» Exercise goal
For each line of the listing that contains "zoom", make a copy and return it.

» Records to process
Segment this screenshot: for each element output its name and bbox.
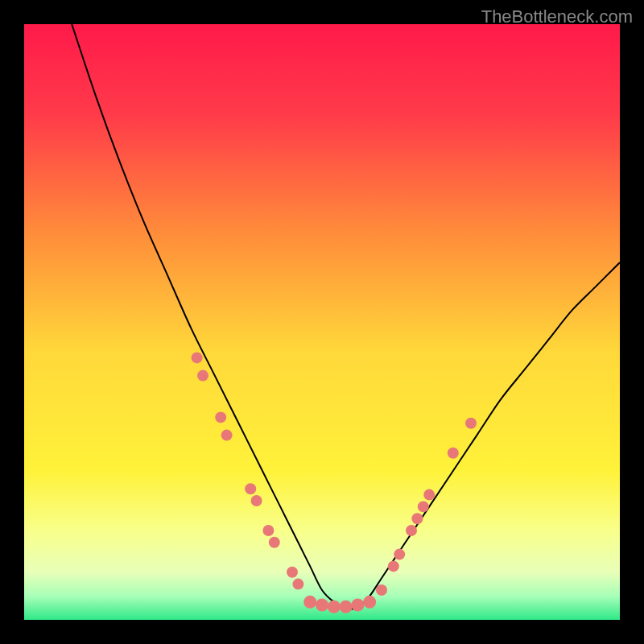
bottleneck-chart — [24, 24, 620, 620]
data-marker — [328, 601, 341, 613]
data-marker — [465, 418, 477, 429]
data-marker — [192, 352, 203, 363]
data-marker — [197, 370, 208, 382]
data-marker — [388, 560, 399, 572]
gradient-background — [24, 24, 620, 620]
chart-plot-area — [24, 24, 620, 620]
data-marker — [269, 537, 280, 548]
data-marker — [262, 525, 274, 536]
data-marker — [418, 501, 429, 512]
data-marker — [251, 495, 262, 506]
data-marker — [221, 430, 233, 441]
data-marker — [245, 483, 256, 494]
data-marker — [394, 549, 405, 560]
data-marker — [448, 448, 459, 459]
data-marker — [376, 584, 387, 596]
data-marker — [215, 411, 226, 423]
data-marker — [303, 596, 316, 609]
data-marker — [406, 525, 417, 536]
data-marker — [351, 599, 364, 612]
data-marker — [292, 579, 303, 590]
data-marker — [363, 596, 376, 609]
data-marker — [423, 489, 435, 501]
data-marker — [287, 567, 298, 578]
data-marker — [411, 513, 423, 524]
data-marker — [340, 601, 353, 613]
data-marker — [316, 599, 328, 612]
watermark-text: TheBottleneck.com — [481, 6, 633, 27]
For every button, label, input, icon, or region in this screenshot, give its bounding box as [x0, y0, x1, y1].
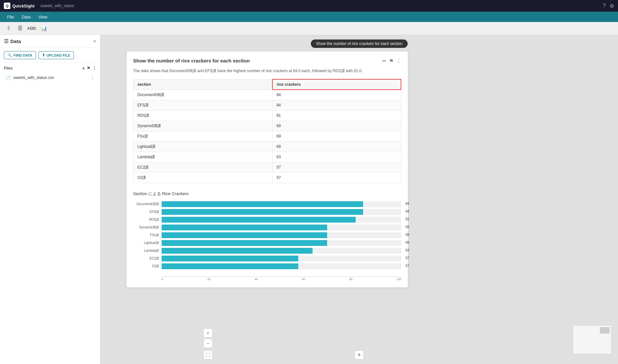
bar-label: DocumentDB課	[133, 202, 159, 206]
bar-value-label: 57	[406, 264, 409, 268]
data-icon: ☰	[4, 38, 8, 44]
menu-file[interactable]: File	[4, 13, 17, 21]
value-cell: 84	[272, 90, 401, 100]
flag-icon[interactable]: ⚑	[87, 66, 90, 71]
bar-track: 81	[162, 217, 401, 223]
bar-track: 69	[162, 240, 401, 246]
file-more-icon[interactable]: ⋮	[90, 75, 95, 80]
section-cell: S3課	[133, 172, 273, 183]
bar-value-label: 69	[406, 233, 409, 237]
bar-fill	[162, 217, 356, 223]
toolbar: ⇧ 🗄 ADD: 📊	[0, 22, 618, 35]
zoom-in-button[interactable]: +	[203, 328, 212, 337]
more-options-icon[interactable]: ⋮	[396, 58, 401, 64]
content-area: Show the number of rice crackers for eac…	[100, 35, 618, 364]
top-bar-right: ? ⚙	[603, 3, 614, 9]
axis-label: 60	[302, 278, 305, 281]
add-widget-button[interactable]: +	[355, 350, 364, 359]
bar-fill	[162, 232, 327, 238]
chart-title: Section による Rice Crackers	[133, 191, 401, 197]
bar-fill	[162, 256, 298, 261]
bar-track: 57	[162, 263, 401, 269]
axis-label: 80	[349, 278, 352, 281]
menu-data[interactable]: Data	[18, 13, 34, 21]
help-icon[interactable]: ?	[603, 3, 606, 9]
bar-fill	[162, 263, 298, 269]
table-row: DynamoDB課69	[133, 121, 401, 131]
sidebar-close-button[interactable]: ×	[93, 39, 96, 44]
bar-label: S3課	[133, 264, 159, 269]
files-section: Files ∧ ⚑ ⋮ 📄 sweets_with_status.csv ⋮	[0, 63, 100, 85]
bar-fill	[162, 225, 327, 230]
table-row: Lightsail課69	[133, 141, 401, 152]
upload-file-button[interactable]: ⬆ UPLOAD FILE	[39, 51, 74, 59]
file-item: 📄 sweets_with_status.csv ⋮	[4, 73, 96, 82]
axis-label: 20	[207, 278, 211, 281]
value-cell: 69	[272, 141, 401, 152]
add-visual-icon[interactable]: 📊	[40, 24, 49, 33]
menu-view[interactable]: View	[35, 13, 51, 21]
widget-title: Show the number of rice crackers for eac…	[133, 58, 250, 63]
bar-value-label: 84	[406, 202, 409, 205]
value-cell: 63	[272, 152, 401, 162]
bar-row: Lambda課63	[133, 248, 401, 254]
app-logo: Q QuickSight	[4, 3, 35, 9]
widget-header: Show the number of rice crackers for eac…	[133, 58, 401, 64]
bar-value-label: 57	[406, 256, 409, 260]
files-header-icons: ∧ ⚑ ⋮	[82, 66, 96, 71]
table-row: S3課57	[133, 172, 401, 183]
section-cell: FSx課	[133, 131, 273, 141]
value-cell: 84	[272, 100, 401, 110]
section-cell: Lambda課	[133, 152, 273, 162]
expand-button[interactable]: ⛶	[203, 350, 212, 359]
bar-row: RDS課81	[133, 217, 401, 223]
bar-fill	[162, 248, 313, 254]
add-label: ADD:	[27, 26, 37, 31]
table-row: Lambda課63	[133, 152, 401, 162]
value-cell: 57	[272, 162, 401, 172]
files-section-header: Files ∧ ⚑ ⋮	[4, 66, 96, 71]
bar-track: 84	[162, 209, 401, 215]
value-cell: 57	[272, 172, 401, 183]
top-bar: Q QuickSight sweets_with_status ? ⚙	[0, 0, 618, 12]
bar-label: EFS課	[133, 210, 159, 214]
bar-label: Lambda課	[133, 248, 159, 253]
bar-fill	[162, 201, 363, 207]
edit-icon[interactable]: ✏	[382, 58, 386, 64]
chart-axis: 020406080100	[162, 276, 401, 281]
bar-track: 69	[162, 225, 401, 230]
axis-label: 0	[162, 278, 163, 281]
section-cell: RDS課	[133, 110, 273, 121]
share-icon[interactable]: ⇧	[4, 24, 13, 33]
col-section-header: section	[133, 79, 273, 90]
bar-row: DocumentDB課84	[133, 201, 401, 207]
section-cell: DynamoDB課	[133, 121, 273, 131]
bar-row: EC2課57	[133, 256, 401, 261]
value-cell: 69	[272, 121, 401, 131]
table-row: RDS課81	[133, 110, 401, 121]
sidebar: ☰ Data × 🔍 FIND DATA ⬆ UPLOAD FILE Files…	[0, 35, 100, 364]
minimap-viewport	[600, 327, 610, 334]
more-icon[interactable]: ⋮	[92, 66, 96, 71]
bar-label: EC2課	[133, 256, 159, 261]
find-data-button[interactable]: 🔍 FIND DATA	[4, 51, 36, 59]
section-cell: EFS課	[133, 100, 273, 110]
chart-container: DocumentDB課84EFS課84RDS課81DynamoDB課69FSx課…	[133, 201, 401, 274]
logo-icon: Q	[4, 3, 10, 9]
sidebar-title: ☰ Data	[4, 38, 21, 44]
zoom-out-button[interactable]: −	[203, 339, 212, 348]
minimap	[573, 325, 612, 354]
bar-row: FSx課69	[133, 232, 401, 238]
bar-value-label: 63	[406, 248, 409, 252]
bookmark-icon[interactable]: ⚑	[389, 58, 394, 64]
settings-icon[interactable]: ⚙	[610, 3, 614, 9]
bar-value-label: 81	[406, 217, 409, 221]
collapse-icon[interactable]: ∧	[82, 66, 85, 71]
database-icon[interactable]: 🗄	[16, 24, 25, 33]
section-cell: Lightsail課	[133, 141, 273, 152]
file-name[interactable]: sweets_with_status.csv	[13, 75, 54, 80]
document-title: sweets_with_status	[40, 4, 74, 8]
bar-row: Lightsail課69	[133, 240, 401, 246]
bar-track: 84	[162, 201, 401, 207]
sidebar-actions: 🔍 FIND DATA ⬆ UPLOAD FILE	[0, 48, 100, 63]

» Response for this exercise
zoom-in-button[interactable]: +	[203, 328, 212, 337]
zoom-out-button[interactable]: −	[203, 339, 212, 348]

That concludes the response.